Segment Open

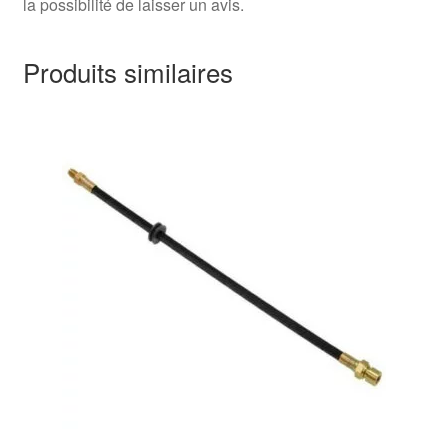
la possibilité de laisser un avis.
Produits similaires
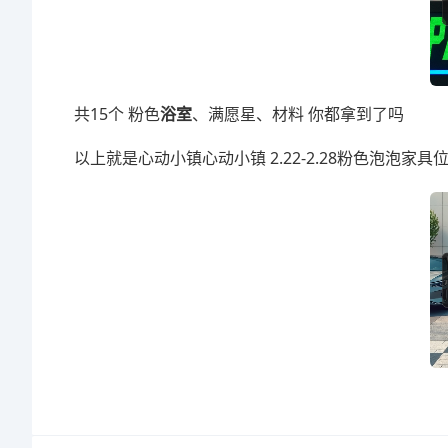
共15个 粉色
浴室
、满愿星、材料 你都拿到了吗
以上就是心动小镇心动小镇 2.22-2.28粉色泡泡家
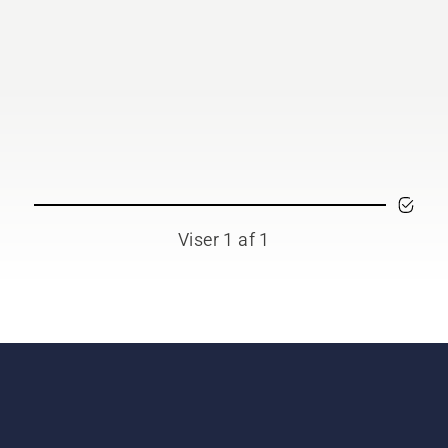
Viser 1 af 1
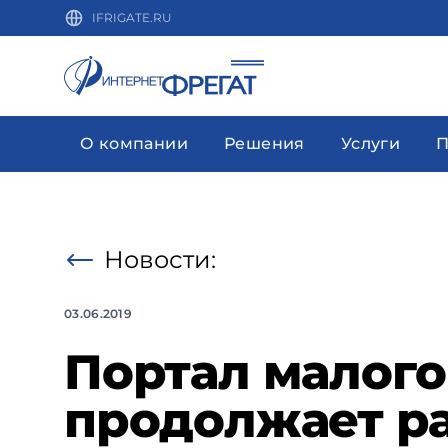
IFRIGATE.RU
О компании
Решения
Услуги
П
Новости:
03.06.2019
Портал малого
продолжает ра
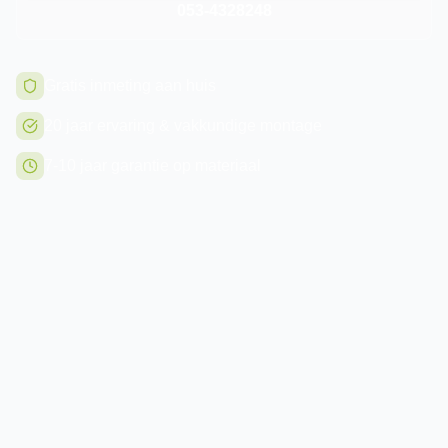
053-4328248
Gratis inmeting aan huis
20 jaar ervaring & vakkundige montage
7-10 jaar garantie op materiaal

Segment Closed
Segment Open

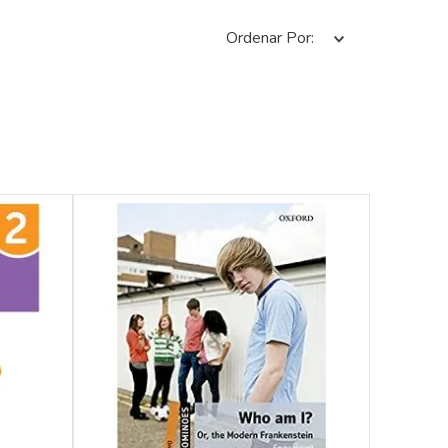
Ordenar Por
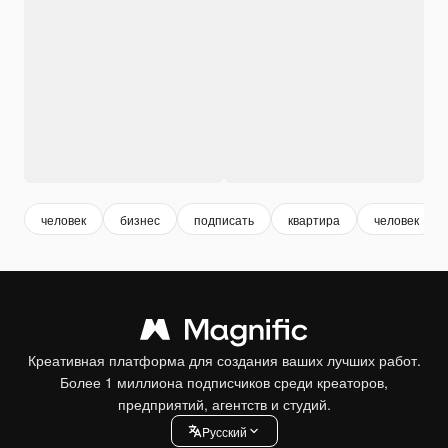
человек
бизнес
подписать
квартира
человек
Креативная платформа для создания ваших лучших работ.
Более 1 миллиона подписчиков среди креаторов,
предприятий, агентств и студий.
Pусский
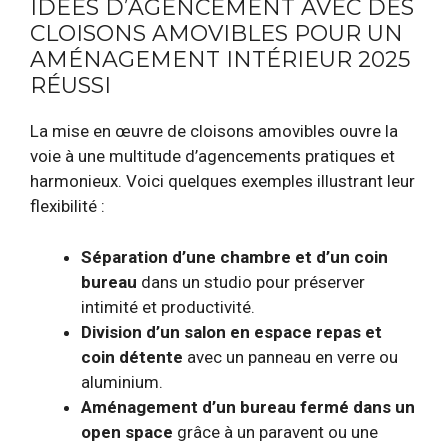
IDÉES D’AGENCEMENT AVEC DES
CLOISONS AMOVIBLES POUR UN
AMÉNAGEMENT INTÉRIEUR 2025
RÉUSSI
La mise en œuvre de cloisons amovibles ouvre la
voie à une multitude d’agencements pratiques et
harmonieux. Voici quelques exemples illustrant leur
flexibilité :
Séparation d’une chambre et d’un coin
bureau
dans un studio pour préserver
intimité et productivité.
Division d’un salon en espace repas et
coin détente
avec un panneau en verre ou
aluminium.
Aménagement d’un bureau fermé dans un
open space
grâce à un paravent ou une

Segment Closed

**AIM OF THE TASK**
Search the data for "dans". Copy every line that has it.

**TASK SOLUTION**
dans un studio pour préserver
Aménagement d’un bureau fermé dans un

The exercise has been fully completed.